I think both will be slow with all this heat and lack of rainfall. I know the huron is going to be super low, not an expert on the clinton but i know it has to be low also. We need rain to improve the fishing


----------



## DetroitFishin (Feb 21, 2012)

Stay away from the Clinton right now. 2 hot and running way low. Huron u can still get into some nice smallies. Id try more towards the mouth downriver from flatrock

Outdoor Hub mobile, the outdoor information engine


----------



## DetroitIron (Dec 4, 2003)

The Huron above Ford is very low and choked heavy with weeds. I've never seen it like this.


----------



## handyandy (May 25, 2012)

Ok thanks for the help I guess I wll stay away from Ford lake and clinton river. I may go up to proud lake have a buddy that lives in wixom that may go with me and I have never tried anyone here ever been there.


----------



## dinoday (Feb 22, 2004)

The Huron River in Proud Lake is running low and really warm.

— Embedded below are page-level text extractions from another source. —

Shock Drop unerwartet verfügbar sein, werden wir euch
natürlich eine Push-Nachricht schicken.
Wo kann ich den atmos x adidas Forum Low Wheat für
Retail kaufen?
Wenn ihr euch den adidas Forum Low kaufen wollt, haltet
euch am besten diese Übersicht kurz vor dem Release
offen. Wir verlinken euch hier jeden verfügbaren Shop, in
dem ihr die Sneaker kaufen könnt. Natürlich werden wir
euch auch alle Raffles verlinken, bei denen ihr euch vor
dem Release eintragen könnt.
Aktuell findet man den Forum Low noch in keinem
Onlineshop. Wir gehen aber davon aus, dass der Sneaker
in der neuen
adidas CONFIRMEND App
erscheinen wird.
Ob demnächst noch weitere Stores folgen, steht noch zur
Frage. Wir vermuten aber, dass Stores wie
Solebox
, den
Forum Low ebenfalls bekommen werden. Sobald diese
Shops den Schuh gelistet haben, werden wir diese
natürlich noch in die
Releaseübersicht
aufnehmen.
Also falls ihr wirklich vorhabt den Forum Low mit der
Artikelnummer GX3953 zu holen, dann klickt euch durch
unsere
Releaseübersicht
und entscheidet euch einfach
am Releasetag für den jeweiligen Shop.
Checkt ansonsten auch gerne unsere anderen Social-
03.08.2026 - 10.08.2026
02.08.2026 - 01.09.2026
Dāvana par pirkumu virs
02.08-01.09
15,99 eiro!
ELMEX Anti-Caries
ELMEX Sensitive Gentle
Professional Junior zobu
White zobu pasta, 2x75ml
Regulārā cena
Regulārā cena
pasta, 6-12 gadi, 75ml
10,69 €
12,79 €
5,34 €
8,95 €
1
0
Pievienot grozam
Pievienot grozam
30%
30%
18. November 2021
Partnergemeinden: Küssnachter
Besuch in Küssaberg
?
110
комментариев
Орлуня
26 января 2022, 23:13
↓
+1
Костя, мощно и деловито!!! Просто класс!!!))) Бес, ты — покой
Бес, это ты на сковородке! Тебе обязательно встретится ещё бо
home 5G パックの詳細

Full of canoes and kayaks on the weekend.


----------



## migabby (Sep 8, 2009)

Trout all gone,,, Kayaks, Canoes, up the ying yang, LOW LOW Water barley moving.....There yesterday Evening

MIgabby


----------



## Benji-bass (Jul 25, 2011)

Was in the Huron today, stupid busy with drunken rafters. Saw 4 massive pike gar today which was a first. 


Sent from IPhone.


----------



## twohats (Oct 1, 2004)

Ya the Huron is way low. My fav. section for cats is even to low and not producing very well, current is almost at a stand still. Panfish have been good though.


----------



## STEELHEAD JUNKIE (Feb 20, 2010)

HandyAndy,

We do not have any good news to report, sorry. Was on the river Saturday myself. Very slow and low! Lots of idots for sure. :rant:


----------



## handyandy (May 25, 2012)

Yeah I went a head and tried the huron above ford lake like everyone said real low barely a current still managed some smallies and some gills on small minnow jerk bait and some artificial crawfish texas rigged. The weeds were a pain though even with the texas rig being a fairly weed less set up. This was on saturday. Sunday was better went out with a friend from work on his boat on St. Clair caught some big smallies couple in the 4lb range I caught one with a lip tag. Let them all go of course am I suppose to call in the tag or anything?


----------



## Fishndude (Feb 22, 2003)

I have lived in Belleville for 24 years, and have never seen the Huron River as low as it is right now, below the Belleville dam - the one on Haggerty Road. It is just a trickle coming down.


----------